2 Cuando oigo o leo que el crimen pisa la pluma del periódico, hace polvo con un dedo los cuadernos y las grabadoras, cae en derredor mío Un sinfín de emociones que me apresan, espantan mi voz condenan de algún modo ese momento; y mientras ello continua mi pluma busca libertad en mi cuaderno.


3 Mi hijo aprendió a caminar hace poco. Quiere correr sin tener los pasos firmes. va tras un perro, no le teme a su enojo, no sabe si será mordido, él juega. su libertad no es razonable, va hasta donde puede ir y me lleva hasta donde su poder alcanza. Mi hijo grita rompe las hojas de un cuaderno quiebra mis lentes y se divierte; una orden es sólo un grito que él responde con otro. ¡Qué real es la libertad de los infantes! esa esencia que no termina donde empieza el interés de otro

4 He preferido quedarme sin lentes un tiempo, Estar medio ciego, que no me llame la atención los titulares Y observar el semáforo para acelerar en el momento preciso. La gente se atrasa segundos para satisfacer su morbo. Yo entro en la efervescencia de gestos; Hiervo en el tráfico y eso es suficiente. He preferido quedarme sin lentes, no sé cuánto tiempo, para asimilar una realidad a medias: Ver medio ocre los actos del gobierno, Medio gris la transparencia.

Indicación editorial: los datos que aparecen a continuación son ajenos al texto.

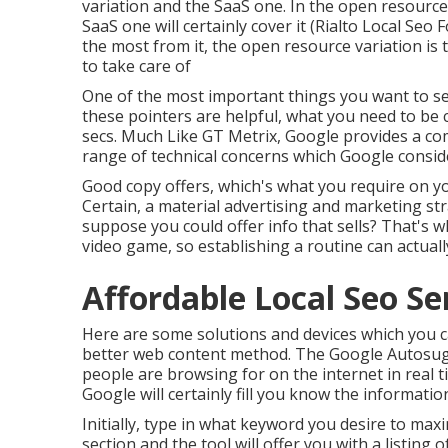
variation and the SaaS one. In the open resource
SaaS one will certainly cover it (Rialto Local Seo 
the most from it, the open resource variation is th
to take care of
One of the most important things you want to see
these pointers are helpful, what you need to be c
secs. Much Like GT Metrix, Google provides a co
range of technical concerns which Google consid
Good copy offers, which's what you require on your
Certain, a material advertising and marketing st
suppose you could offer info that sells? That's w
video game, so establishing a routine can actua
Affordable Local Seo Ser
Here are some solutions and devices which you ca
better web content method. The Google Autosugge
people are browsing for on the internet in real t
Google will certainly fill you know the informatio
Initially, type in what keyword you desire to maxi
section and the tool will offer you with a listin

5 Quise cambiar de ciudad continuar conmigo sin volver a nada; respirar otra gente conocer otros aires, llevarme todo, escogiendo con cuidado qué guardar en la memoria Y dejar ardiendo en rabia, mi futuro. Quise huir de estas calles, Y arrancarle los brazos al peligro que apretaban, tenaces, mi cuello. “Quédate -un amigo- El silencio es el arma de los que quieren mantenerse vivos” A los que huyeron antes la muerte los llevó a su cama fornicó con ellos hasta no poder. Metí palabras a un baúl, Usé lo necesario con sigilo; y en mi cuarto De tanto callar Me ha cambiado la voz, al parecer.